Il crollo di tre milioni di metri cubi di materiale nell’estate di nove anni fa non era prevedibile. Di conseguenza nessuno può essere chiamato responsabile di omicidio colposo plurimo. È il verdetto sentenziato il 4 settembre dal Tribunale regionale Maloja contro cinque imputati: un geologo esterno, due funzionari dell’Ufficio cantonale foreste e pericoli naturali, un collaboratore del Comune di Bregaglia e l’allora sindaca e attuale consigliera nazionale PLR Anna Giacometti.
Nessuno ha presentato ricorso nei dieci giorni fissati dal Tribunale regionale Maloja. La sentenza di primo grado è così definitiva. L’avvocato dei familiari delle vittime ha tuttavia comunicato di voler chiedere una motivazione scritta della sentenza per quanto riguarda i due collaboratori dell’Ufficio cantonale per le foreste e i pericoli naturali.
Durante il processo tenutosi a fine agosto da più parti è stato ribadito l’impatto che questa sentenza avrebbe potuto avere. Quali sono i segni che lascerà effettivamente? Keystone-ATS li ha riassunti in una panoramica.
Gestione dei pericoli naturali
Nel processo a Pontresina si è più volte parlato di responsabilità e compiti di Comuni e Cantone nel quadro dei pericoli naturali. Durante il processo l’ex sindaca ha sottolineato più volte di non essere una geologa e che i Comuni prendono decisioni in base alle raccomandazioni degli esperti.

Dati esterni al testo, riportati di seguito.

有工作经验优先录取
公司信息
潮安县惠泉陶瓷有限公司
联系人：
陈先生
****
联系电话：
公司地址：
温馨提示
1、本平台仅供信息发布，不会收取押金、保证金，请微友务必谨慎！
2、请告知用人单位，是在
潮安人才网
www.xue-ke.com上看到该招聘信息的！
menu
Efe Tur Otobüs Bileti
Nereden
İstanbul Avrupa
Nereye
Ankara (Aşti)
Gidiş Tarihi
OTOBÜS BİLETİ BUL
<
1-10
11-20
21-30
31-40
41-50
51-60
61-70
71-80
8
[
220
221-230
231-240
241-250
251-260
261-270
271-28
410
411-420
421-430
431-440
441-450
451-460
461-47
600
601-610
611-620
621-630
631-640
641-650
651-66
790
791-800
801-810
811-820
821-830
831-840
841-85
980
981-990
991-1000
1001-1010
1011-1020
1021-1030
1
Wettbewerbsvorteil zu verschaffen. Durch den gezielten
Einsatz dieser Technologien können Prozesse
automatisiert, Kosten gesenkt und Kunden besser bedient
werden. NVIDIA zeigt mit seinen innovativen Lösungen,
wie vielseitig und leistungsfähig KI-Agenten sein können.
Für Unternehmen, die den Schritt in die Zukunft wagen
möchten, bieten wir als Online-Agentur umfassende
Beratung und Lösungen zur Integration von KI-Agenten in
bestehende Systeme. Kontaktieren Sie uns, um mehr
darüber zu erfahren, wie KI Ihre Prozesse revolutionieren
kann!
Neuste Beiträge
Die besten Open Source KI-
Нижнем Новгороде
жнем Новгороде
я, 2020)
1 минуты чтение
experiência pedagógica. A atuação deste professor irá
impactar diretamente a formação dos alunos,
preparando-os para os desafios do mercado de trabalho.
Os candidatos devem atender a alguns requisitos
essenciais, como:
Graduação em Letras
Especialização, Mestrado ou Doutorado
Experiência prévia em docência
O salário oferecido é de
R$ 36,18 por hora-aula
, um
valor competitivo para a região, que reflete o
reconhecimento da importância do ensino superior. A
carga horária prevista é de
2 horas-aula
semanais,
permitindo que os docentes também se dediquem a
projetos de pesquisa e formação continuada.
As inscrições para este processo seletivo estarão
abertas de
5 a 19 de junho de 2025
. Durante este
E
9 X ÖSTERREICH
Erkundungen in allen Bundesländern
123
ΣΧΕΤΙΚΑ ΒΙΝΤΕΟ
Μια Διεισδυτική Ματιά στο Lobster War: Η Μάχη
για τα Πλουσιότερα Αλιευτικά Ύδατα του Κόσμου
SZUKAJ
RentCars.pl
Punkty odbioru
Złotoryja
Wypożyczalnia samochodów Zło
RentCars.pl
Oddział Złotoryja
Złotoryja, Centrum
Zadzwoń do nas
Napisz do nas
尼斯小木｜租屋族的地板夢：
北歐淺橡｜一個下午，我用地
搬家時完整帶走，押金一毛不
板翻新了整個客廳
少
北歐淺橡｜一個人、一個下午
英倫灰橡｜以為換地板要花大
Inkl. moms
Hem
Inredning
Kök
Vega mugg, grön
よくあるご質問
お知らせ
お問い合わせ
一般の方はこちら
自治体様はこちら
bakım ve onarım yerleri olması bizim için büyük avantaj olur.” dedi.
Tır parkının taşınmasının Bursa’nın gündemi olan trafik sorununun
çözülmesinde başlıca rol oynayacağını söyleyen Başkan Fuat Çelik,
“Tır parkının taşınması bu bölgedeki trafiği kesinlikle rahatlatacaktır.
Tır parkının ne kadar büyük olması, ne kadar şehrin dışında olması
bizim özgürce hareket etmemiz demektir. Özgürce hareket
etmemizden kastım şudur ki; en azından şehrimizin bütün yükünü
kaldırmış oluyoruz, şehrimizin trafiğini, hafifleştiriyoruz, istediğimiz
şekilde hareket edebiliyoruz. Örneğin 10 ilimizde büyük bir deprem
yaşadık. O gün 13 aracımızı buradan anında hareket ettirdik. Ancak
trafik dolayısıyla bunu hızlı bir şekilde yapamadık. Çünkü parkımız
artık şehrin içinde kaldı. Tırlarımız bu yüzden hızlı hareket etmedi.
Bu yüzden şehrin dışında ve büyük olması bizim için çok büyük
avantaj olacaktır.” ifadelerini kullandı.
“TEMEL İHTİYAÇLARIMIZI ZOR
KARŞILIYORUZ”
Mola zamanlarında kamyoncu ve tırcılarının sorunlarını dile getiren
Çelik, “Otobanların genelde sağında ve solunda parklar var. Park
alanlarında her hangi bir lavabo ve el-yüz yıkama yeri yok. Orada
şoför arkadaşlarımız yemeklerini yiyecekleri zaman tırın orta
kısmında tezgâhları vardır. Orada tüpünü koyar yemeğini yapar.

Dopo la sentenza, le parole della ex sindaca sono state chiare: “I Comuni non sono semplicemente in grado di prevedere le catastrofi naturali e di valutare i pericoli”, ha affermato convinta. Il Cantone, invece, dispone di specialisti e delle risorse necessarie. Gli esperti “devono sostenere i Comuni”.
La Consigliera di Stato a capo del Dipartimento infrastrutture, energia e mobilità, Carmelia Maissen ha invece difeso l’operato dell’amministrazione cantonale. “Nei confronti dei Comuni, il Cantone ha un ruolo di consulente”, ha dichiarato la scorsa settimana ai microfoni di diversi media, aggiungendo che in materia di pericoli naturali le responsabilità sono regolate in modo chiaro. I Comuni sono responsabili per la protezione dai pericoli naturali, mentre al Cantone spetta valutare i rischi e indicare possibili provvedimenti.
Le critiche sollevate a Pontresina verranno analizzate secondo Maissen, anche se non vengono riscontrate lacune.
Responsabilità in montagna
Nel procedimento più volte la difesa ha sottolineato che chi va in montagna lo fa in modo volontario e la responsabilità individuale gioca un ruolo importante.
Sia il Club Alpino Svizzero (CAS) sia l’associazione Sentieri Grigioni hanno seguito la questione con attenzione. Quest’ultima si occupa della gestione e il tracciamento degli 11’000 chilometri di sentieri sul suolo grigionese. “Questa sentenza mostra ancora una volta che fare escursioni non è privo di rischi. Andare in montagna comporta un rischio residuo”, ha dichiarato Stephan Kaufmann, direttore Sentieri Grigioni, ai microfoni della RSI. Gli ha fatto eco Severin Karrer, responsabile della formazione alpina al CAS: “Questa sentenza dimostra una volta di più, indipendentemente dalla disciplina, che se si è in montagna è richiesta molta responsabilità personale”.
L’operato della giustizia
A poco più di nove anni dalla frana la lunga storia giuridica di questo caso si è quindi conclusa. Una durata che è stata aspramente criticata dall’avvocato di uno dei due funzionari cantonali. Un altro punto critico sollevato ha anche riguardato l’atto d’accusa. Tutti gli imputati sono stati messi tutti “nello stesso calderone” secondo uno degli avvocati difensori. Questo malgrado i cinque rivestissero cariche e responsabilità diverse.
La Procura pubblica, ha dichiarato a Keystone-ATS, che terrà conto dell’esperienza acquisita nel corso di questo procedimento per la gestione di eventuali eventi futuri.